2.3. Fractional Vegetation Cover Calculation

Fractional vegetation cover (FVC), proposed by Gutman et al. [36], is calculated using a linear pixel decomposition model based on NDVI values, which is especially effective in regions with high vegetation density such as wetlands. FVC reflects the spatial distribution and density of vegetation and is an important indicator of vegetation growth status. FVC is calculated as follows:

$$\mathrm{F}\mathrm{V}\mathrm{C}={\displaystyle \frac{\mathrm{N}\mathrm{D}\mathrm{V}\mathrm{I}-{\mathrm{N}\mathrm{D}\mathrm{V}\mathrm{I}}_{\mathrm{s}\mathrm{o}\mathrm{i}\mathrm{l}}}{{\mathrm{N}\mathrm{D}\mathrm{V}\mathrm{I}}_{\mathrm{v}\mathrm{e}\mathrm{g}}-{\mathrm{N}\mathrm{D}\mathrm{V}\mathrm{I}}_{\mathrm{s}\mathrm{o}\mathrm{i}\mathrm{l}}}}$$

(1)

where FVC represents fractional vegetation cover, NDVI_soil corresponds to the NDVI value of bare soil or non-vegetated areas, and NDVI_veg corresponds to the NDVI value of areas with full vegetation coverage. The 95th percentile of the cumulative NDVI distribution is designated as NDVI_veg, with NDVI values exceeding this threshold assigned an FVC of 1. Conversely, the 5th percentile is defined as NDVI_soil, with NDVI values below this threshold assigned an FVC of 0.

2.4. Water Surface Area Extraction

The water surface area was extracted using the Sentinel-1 Dual-Polarized Water Index (SDWI), developed by Jia Shichao et al. [37]:

$$\mathrm{S}\mathrm{D}\mathrm{W}\mathrm{I}=\ln \left(10\times \mathrm{V}\mathrm{V}\times \mathrm{V}\mathrm{H}\right)-8$$

(2)

VV (Vertical–Vertical) and VH (Vertical–Horizontal) are two polarization channels in radar imagery:

VV: Radar signals transmitted and received in the vertical polarization.

VH: Radar signals transmitted in the vertical polarization and received in the horizontal polarization.

The fundamental principle of the Sentinel-1 Dual-Polarized Water Index (SDWI) lies in the differential backscattering characteristics of water bodies in synthetic aperture radar (SAR) imagery. Water surfaces typically exhibit low backscatter due to strong signal absorption, whereas soil and vegetation exhibit higher backscatter because of stronger signal scattering. By calculating SDWI, the difference between the VV and VH channel responses is used to distinguish water bodies from non-water surfaces. In SDWI images, water areas generally appear as low values, while non-water areas display higher values.

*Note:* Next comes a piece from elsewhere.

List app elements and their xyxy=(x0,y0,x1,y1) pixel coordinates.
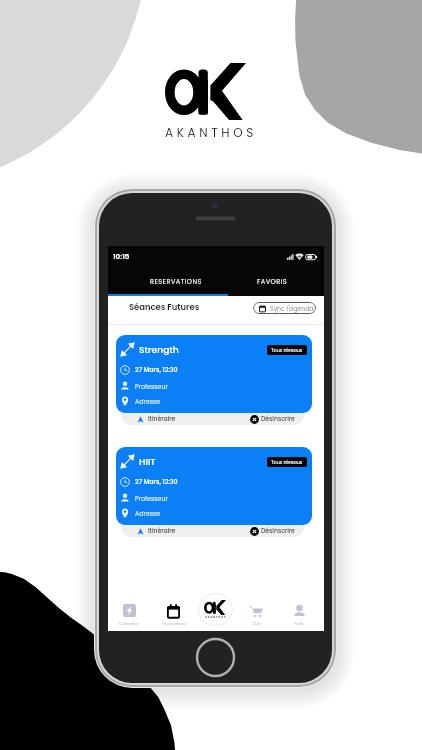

A limitation of this algorithm is its inability to effectively differentiate water from terrain-induced shadow, though this issue is not present in the study area due to the absence of mountainous terrain, making the method well-suited for this application. Based on manual image interpretation and prior field surveys, with reference to existing research findings [38], pixels with SDWI values greater than 0.4 were identified as water, and the water surface area of 422 scenes in the DSL region from 2016 to 2024 was extracted accordingly.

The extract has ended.